I opened my mouth, and she rolled her eyes.
“I don’t even want to hear it. You’re a cheap imitation of me. You’re dirty blonde. You’re muscle-skinny, not a waif. You own moccasins.” She stood, and stamped out her cigarette. “That dress looks terrible on you. You know that, right?”
She looked at me amusedly through narrowed eyes, and turned her head. I still couldn’t speak.
“That is why everyone was asking what you were wearing. It’s not that they didn’t know you were supposed to be Marilyn Monroe, or even that they were so shocked that you would try to copy me. It’s because you were filling it out so badly you made it look like a sleeveless muumuu.” She exhaled noisily. “I have only one question for you.”
Becca crouched at the side of the couch. She was painfully beautiful, the ideal kind of pretty that doesn’t fear a magnified mirror. She didn’t seem to have any flaws at all. Not an eyelash was out of place. Her teeth were toothpaste-ad white. Under her eyes there were no circles. She wafted the scent of alcohol and menthol cigarettes in my direction, but it mingled with her perfume and made her whole image tie together in some kind of strange, unusual beauty. It was like she waited for me to notice these things before moving on.
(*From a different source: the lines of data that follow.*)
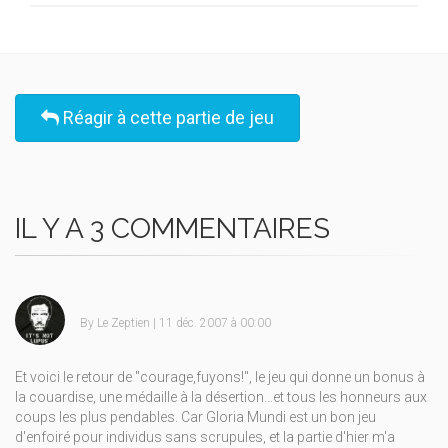
Réagir à cette partie de jeu
IL Y A 3 COMMENTAIRES
By
Le Zeptien
| 11 déc. 2007 à 00:00
Et voici le retour de "courage,fuyons!", le jeu qui donne un bonus à
la couardise, une médaille à la désertion...et tous les honneurs aux
coups les plus pendables. Car Gloria Mundi est un bon jeu
d'enfoiré pour individus sans scrupules, et la partie d'hier m'a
“I want to ask you…what made you think you could have him?” She smiled a little, and briefly allowed a line to come between her eyebrows. “Haven’t you heard everyone? Max is in love with me. He’s in love with me. I’m that one he’ll never forget. I’m the one he let get away. I am the girl that boys never, ever get over. If I don’t come back or want him back and he marries someone else, even, his future wife will have to come to terms with the fact that he’s never going to get over me. Sure he might continue living, but I—” she bit her lip “—I am what made him live. I am his light. I am his excitement. I was the bells, the light, the darkness and the melody in his life. You? You could only ever hope to be—” her nose wrinkled as she tried to think of what I could hope to be “—a butter knife. You might be practical and useful, but you’re just a blank, dull, staring thing that’s there to serve a purpose. And any reflection of me that might be in you is distorted and ugly. You are nothing more.”